● **Record excerpts**:
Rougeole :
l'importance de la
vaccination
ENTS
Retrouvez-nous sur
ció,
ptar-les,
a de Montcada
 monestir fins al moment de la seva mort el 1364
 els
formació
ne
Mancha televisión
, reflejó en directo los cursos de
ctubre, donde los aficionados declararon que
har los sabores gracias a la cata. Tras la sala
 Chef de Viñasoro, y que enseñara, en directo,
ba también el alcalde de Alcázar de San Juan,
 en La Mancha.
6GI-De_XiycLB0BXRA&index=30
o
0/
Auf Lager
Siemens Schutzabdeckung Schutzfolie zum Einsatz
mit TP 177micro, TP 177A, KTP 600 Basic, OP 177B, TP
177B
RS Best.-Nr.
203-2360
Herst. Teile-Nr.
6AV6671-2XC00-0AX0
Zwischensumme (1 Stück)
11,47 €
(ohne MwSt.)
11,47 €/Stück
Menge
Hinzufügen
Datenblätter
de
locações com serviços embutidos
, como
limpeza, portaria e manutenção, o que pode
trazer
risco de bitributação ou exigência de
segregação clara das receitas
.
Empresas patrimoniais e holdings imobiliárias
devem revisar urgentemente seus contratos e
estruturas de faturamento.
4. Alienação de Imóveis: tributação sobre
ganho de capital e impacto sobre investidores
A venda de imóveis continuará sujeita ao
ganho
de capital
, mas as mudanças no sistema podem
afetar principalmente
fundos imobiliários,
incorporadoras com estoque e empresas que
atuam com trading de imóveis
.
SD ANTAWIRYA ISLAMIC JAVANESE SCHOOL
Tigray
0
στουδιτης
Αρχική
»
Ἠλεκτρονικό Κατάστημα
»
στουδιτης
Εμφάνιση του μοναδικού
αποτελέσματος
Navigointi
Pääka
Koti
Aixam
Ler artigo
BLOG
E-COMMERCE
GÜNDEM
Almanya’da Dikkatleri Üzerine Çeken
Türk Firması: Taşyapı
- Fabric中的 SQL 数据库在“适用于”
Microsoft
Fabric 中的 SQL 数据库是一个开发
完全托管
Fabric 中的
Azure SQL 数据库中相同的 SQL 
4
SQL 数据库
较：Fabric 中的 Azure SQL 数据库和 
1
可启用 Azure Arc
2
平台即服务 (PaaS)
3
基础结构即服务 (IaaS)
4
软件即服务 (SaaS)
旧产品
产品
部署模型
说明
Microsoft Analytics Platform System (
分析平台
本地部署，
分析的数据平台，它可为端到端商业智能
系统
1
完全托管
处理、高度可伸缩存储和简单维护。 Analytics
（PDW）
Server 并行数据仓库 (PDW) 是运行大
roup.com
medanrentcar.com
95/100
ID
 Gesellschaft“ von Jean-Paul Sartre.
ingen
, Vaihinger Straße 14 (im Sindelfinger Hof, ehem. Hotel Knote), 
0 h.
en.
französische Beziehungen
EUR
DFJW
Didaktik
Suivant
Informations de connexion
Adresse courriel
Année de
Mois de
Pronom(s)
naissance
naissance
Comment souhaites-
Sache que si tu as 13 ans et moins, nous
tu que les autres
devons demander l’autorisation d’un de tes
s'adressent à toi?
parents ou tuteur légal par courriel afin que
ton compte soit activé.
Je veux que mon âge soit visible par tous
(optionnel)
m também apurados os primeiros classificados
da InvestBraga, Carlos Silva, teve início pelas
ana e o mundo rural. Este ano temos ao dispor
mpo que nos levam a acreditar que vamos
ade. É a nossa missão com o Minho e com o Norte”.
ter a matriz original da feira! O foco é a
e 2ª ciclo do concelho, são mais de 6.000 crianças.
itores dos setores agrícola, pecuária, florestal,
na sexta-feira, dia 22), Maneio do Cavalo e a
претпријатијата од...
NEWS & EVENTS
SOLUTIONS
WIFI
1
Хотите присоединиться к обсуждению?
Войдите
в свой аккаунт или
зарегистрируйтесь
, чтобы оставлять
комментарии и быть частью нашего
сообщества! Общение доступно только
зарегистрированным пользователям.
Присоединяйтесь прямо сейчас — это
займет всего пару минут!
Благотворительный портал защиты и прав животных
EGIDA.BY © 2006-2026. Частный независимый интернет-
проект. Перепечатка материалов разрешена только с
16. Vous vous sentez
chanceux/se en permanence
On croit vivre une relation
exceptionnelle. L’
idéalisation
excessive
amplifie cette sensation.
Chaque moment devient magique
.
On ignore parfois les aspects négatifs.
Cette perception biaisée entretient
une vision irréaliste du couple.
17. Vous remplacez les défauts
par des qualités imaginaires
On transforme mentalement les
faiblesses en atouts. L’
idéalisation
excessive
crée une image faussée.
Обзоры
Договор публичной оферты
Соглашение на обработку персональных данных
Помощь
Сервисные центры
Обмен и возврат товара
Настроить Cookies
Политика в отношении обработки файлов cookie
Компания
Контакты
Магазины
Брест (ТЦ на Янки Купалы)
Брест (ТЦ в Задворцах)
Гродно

● **Task instructions**:
I need all of the records above retyped exactly, please.

● **Exercise output**:
Rougeole :
l'importance de la
vaccination
ENTS
Retrouvez-nous sur
ció,
ptar-les,
a de Montcada
 monestir fins al moment de la seva mort el 1364
 els
formació
ne
Mancha televisión
, reflejó en directo los cursos de
ctubre, donde los aficionados declararon que
har los sabores gracias a la cata. Tras la sala
 Chef de Viñasoro, y que enseñara, en directo,
ba también el alcalde de Alcázar de San Juan,
 en La Mancha.
6GI-De_XiycLB0BXRA&index=30
o
0/
Auf Lager
Siemens Schutzabdeckung Schutzfolie zum Einsatz
mit TP 177micro, TP 177A, KTP 600 Basic, OP 177B, TP
177B
RS Best.-Nr.
203-2360
Herst. Teile-Nr.
6AV6671-2XC00-0AX0
Zwischensumme (1 Stück)
11,47 €
(ohne MwSt.)
11,47 €/Stück
Menge
Hinzufügen
Datenblätter
de
locações com serviços embutidos
, como
limpeza, portaria e manutenção, o que pode
trazer
risco de bitributação ou exigência de
segregação clara das receitas
.
Empresas patrimoniais e holdings imobiliárias
devem revisar urgentemente seus contratos e
estruturas de faturamento.
4. Alienação de Imóveis: tributação sobre
ganho de capital e impacto sobre investidores
A venda de imóveis continuará sujeita ao
ganho
de capital
, mas as mudanças no sistema podem
afetar principalmente
fundos imobiliários,
incorporadoras com estoque e empresas que
atuam com trading de imóveis
.
SD ANTAWIRYA ISLAMIC JAVANESE SCHOOL
Tigray
0
στουδιτης
Αρχική
»
Ἠλεκτρονικό Κατάστημα
»
στουδιτης
Εμφάνιση του μοναδικού
αποτελέσματος
Navigointi
Pääka
Koti
Aixam
Ler artigo
BLOG
E-COMMERCE
GÜNDEM
Almanya’da Dikkatleri Üzerine Çeken
Türk Firması: Taşyapı
- Fabric中的 SQL 数据库在“适用于”
Microsoft
Fabric 中的 SQL 数据库是一个开发
完全托管
Fabric 中的
Azure SQL 数据库中相同的 SQL 
4
SQL 数据库
较：Fabric 中的 Azure SQL 数据库和 
1
可启用 Azure Arc
2
平台即服务 (PaaS)
3
基础结构即服务 (IaaS)
4
软件即服务 (SaaS)
旧产品
产品
部署模型
说明
Microsoft Analytics Platform System (
分析平台
本地部署，
分析的数据平台，它可为端到端商业智能
系统
1
完全托管
处理、高度可伸缩存储和简单维护。 Analytics
（PDW）
Server 并行数据仓库 (PDW) 是运行大
roup.com
medanrentcar.com
95/100
ID
 Gesellschaft“ von Jean-Paul Sartre.
ingen
, Vaihinger Straße 14 (im Sindelfinger Hof, ehem. Hotel Knote), 
0 h.
en.
französische Beziehungen
EUR
DFJW
Didaktik
Suivant
Informations de connexion
Adresse courriel
Année de
Mois de
Pronom(s)
naissance
naissance
Comment souhaites-
Sache que si tu as 13 ans et moins, nous
tu que les autres
devons demander l’autorisation d’un de tes
s'adressent à toi?
parents ou tuteur légal par courriel afin que
ton compte soit activé.
Je veux que mon âge soit visible par tous
(optionnel)
m também apurados os primeiros classificados
da InvestBraga, Carlos Silva, teve início pelas
ana e o mundo rural. Este ano temos ao dispor
mpo que nos levam a acreditar que vamos
ade. É a nossa missão com o Minho e com o Norte”.
ter a matriz original da feira! O foco é a
e 2ª ciclo do concelho, são mais de 6.000 crianças.
itores dos setores agrícola, pecuária, florestal,
na sexta-feira, dia 22), Maneio do Cavalo e a
претпријатијата од...
NEWS & EVENTS
SOLUTIONS
WIFI
1
Хотите присоединиться к обсуждению?
Войдите
в свой аккаунт или
зарегистрируйтесь
, чтобы оставлять
комментарии и быть частью нашего
сообщества! Общение доступно только
зарегистрированным пользователям.
Присоединяйтесь прямо сейчас — это
займет всего пару минут!
Благотворительный портал защиты и прав животных
EGIDA.BY © 2006-2026. Частный независимый интернет-
проект. Перепечатка материалов разрешена только с
16. Vous vous sentez
chanceux/se en permanence
On croit vivre une relation
exceptionnelle. L’
idéalisation
excessive
amplifie cette sensation.
Chaque moment devient magique
.
On ignore parfois les aspects négatifs.
Cette perception biaisée entretient
une vision irréaliste du couple.
17. Vous remplacez les défauts
par des qualités imaginaires
On transforme mentalement les
faiblesses en atouts. L’
idéalisation
excessive
crée une image faussée.
Обзоры
Договор публичной оферты
Соглашение на обработку персональных данных
Помощь
Сервисные центры
Обмен и возврат товара
Настроить Cookies
Политика в отношении обработки файлов cookie
Компания
Контакты
Магазины
Брест (ТЦ на Янки Купалы)
Брест (ТЦ в Задворцах)
Гродно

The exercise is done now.